What inspires this observation is that there is a substantial pedagogical similarity between these texts: both Levinson-Redheffer and Bruna-Cufi admit a two-fold purpose in that these books can be used to great effect as graduate as well as undergraduate text books. A propos, with the late Raymond Redheffer and the late Ernst Straus on the UCLA faculty when I was there, the former used his book in the undergraduate complex analysis course, whereas the later used this same book in the graduate course on complex analysis, which I in fact took: I found Straus’ presentation, using Levinson-Redheffer’s book quite intensely, remarkably lucid — far more so than was the case for my earlier undergraduate course in which another text was used by an instructor (not Redheffer) whose viewpoint was explicitly geometric (and which I have only come to appreciate with 20/20 hindsight). As far as this review goes, the point is that the way the book by Bruna and Cufi lends itself to the same sort of double dipping. The book is written in an accessible idiom and allows the instructor to pick and choose in such a manner as to build either a strong undergraduate course (chapters 1–5 plus a little of chapters 7 and 8) or a solid graduate course (add the rest of chapters 7 and 8, add chapters 9, 10, and 11, almost in their entirely). There is additional material to be had, too: chapter 6 deals with homology and introduces some de Rham theory, and the book finishes, in chapter 12, with some wonderful material on the complex Fourier transform.

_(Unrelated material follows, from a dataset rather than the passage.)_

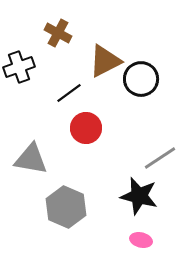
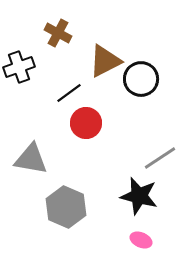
red circle: moved 5 px up
pink ellipse: rotated 10 degrees clockwise
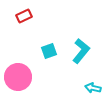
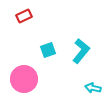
cyan square: moved 1 px left, 1 px up
pink circle: moved 6 px right, 2 px down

This all makes for a very nice introduction to serious complex analysis, on the cusp of research level material, so to speak. The authors state, somewhat modestly, that they intend their book to serve as “a good complement to many of the references that are commonly used by both students and teachers.” I would state their case more strongly: this book should serve as a wonderful introduction to all the standard material for the PhD qualifying examination in complex analysis, provided the book is read carefully and covered completely, most if not all of the exercises are done. And then the diligent youngster will take the trouble to follow certain leads a little further, going to the indicated texts by, e.g., (yes, of course) Ahlfors, Hille, Nevanlinna-Paatero, Saks-Zygmund, and Rudin.
Thus, Bruna and Cufi have written an important and useful book, very readable, very elegant (including one of my favorite things, namely a ready derivation of Cauchy’s integral theorem from Green’s theorem), and pedagogically sound particularly as illustrated by their good choice of exercises. It will also serve well as a reference to professionals, particularly as regards what we do in the classroom, regardless of which principal texts we use in our complex analysis courses. Then again, there is no reason at all not to use the book under review itself: even its price is not out of reach.
Michael Berg is Professor of Mathematics at Loyola Marymount University in Los Angeles, CA.